# Saved data entries:
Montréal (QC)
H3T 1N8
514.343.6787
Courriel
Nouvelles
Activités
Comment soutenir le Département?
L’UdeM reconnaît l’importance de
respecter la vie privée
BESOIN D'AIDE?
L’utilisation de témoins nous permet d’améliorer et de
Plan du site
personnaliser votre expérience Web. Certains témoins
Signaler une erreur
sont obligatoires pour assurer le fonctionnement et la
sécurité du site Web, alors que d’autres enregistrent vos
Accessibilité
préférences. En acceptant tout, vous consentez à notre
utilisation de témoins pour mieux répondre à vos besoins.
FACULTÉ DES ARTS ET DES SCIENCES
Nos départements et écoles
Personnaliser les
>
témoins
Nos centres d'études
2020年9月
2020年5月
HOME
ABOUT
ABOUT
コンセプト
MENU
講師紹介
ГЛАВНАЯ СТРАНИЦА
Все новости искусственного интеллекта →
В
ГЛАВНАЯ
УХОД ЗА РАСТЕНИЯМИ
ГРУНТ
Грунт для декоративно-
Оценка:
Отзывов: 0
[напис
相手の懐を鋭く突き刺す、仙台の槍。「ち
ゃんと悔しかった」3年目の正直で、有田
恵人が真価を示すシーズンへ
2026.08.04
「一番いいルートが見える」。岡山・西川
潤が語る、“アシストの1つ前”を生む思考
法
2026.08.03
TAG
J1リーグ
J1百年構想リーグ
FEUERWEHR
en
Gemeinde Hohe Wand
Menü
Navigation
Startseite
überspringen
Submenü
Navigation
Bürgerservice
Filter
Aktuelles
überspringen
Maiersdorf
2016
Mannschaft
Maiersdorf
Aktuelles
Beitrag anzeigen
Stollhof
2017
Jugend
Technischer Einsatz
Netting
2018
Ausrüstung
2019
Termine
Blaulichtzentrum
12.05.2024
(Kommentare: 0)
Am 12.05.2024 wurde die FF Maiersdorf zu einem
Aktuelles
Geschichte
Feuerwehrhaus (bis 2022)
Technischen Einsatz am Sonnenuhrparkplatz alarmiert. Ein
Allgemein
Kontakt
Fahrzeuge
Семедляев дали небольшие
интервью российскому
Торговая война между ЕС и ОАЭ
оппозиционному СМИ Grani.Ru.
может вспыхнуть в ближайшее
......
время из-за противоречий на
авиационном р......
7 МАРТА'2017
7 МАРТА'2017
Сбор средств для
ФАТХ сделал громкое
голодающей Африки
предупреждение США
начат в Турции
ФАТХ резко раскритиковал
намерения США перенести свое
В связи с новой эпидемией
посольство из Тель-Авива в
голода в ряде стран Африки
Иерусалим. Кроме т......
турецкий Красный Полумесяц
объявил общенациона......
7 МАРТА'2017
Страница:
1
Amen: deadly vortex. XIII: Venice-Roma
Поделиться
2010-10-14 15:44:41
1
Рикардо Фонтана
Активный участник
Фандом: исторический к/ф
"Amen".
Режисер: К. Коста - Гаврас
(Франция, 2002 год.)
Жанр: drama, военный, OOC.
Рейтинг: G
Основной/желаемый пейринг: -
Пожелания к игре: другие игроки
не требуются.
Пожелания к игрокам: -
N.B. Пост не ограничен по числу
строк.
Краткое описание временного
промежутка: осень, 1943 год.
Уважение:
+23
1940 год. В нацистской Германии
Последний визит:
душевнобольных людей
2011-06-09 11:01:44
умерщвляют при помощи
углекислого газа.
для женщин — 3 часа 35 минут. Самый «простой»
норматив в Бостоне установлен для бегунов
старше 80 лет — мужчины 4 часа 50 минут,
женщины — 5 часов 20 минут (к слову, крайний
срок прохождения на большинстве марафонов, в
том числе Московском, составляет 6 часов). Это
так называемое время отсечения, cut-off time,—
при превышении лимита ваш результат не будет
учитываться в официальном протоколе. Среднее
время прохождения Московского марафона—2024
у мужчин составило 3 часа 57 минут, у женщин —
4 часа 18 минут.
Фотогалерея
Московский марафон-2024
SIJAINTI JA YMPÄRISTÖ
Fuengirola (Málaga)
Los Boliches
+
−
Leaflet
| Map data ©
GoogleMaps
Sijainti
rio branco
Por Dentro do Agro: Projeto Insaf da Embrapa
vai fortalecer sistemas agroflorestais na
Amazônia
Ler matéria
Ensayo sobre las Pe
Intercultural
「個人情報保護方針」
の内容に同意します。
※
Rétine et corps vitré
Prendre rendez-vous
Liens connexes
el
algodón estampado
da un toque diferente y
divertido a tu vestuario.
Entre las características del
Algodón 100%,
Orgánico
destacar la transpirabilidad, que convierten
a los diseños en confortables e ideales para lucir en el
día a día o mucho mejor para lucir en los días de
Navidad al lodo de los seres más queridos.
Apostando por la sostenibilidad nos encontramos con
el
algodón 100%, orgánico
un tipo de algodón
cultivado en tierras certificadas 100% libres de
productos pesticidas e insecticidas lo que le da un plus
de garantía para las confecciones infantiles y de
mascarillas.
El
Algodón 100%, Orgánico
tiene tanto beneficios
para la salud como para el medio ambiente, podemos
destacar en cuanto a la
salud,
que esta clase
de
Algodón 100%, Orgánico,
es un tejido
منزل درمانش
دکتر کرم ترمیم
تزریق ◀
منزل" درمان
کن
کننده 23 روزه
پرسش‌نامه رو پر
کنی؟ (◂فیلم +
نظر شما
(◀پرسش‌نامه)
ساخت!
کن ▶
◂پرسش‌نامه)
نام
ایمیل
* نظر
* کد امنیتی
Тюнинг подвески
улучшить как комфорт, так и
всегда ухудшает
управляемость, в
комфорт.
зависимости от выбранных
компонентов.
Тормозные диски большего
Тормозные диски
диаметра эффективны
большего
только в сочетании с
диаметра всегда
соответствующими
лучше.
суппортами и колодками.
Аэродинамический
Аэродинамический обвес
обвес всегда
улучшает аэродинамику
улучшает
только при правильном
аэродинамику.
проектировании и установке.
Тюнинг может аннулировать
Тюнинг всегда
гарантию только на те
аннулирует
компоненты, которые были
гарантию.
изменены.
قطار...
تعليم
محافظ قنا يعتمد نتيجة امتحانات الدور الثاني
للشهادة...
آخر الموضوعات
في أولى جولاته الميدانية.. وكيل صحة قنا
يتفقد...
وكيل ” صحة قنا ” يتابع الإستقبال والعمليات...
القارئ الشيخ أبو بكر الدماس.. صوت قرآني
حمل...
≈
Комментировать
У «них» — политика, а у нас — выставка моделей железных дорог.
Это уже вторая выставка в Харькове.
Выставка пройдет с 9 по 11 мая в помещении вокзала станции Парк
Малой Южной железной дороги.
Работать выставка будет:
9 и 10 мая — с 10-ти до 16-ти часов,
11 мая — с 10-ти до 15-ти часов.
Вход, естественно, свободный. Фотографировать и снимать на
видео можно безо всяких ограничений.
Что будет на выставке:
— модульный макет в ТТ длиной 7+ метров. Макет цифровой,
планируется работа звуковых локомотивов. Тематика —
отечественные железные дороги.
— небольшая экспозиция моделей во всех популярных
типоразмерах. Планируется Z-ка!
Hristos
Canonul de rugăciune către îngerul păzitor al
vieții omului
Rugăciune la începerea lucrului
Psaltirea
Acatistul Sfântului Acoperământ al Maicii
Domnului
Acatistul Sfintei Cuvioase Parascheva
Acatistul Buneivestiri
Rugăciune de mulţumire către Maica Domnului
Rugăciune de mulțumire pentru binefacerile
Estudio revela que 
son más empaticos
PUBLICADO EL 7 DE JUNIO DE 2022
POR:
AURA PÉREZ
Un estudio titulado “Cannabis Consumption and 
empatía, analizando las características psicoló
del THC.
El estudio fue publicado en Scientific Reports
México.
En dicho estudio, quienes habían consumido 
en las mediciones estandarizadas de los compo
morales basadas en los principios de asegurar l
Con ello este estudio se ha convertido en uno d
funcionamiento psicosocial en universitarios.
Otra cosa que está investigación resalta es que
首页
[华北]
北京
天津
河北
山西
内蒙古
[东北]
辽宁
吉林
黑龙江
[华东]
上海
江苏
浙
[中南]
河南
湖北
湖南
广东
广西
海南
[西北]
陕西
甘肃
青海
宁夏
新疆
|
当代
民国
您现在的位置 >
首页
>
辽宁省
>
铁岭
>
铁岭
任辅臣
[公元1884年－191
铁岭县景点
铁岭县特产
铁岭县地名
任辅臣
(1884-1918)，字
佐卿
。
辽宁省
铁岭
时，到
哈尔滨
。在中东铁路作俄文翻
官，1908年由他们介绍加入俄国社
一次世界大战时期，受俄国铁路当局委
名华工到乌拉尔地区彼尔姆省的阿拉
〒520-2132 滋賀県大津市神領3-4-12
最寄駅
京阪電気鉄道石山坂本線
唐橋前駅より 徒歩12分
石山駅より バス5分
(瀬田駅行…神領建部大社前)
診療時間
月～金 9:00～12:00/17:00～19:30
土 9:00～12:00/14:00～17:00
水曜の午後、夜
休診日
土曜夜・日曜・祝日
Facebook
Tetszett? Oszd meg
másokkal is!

# Work required:
Starting at the line above that contains "Сбор средств для", repeat each line exactly up to and including the line that contains "умерщвляют при помощи", and stop there.

# Final answer:
Сбор средств для
ФАТХ сделал громкое
голодающей Африки
предупреждение США
начат в Турции
ФАТХ резко раскритиковал
намерения США перенести свое
В связи с новой эпидемией
посольство из Тель-Авива в
голода в ряде стран Африки
Иерусалим. Кроме т......
турецкий Красный Полумесяц
объявил общенациона......
7 МАРТА'2017
Страница:
1
Amen: deadly vortex. XIII: Venice-Roma
Поделиться
2010-10-14 15:44:41
1
Рикардо Фонтана
Активный участник
Фандом: исторический к/ф
"Amen".
Режисер: К. Коста - Гаврас
(Франция, 2002 год.)
Жанр: drama, военный, OOC.
Рейтинг: G
Основной/желаемый пейринг: -
Пожелания к игре: другие игроки
не требуются.
Пожелания к игрокам: -
N.B. Пост не ограничен по числу
строк.
Краткое описание временного
промежутка: осень, 1943 год.
Уважение:
+23
1940 год. В нацистской Германии
Последний визит:
душевнобольных людей
2011-06-09 11:01:44
умерщвляют при помощи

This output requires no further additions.